* WORK TO BE COMPLETED: Search the entries for the word "dùng" and return every line where it is found.

Collection entries:
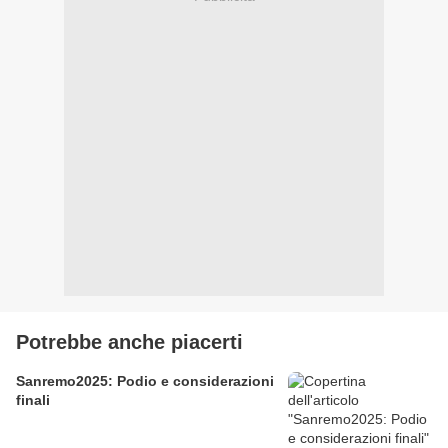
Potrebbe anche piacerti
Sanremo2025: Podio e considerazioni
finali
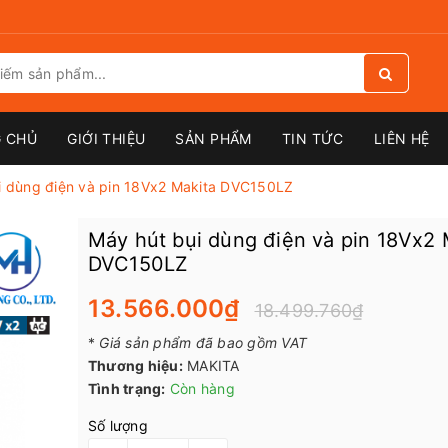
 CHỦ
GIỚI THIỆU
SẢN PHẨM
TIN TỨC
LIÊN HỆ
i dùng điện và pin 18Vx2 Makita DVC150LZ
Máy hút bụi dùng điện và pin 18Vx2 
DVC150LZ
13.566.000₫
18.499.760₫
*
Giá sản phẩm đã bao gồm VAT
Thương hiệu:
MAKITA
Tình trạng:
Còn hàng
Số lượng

* * *

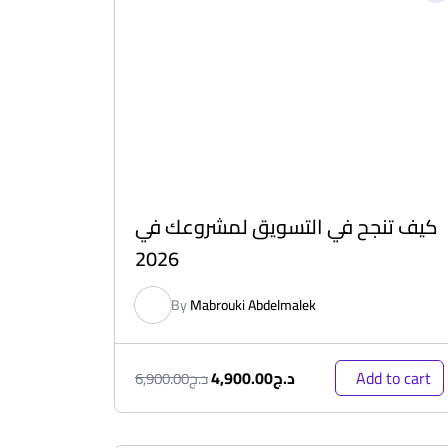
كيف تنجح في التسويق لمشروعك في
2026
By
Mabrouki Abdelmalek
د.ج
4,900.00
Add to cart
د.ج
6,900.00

* TASK SOLUTION:
i dùng điện và pin 18Vx2 Makita DVC150LZ
Máy hút bụi dùng điện và pin 18Vx2 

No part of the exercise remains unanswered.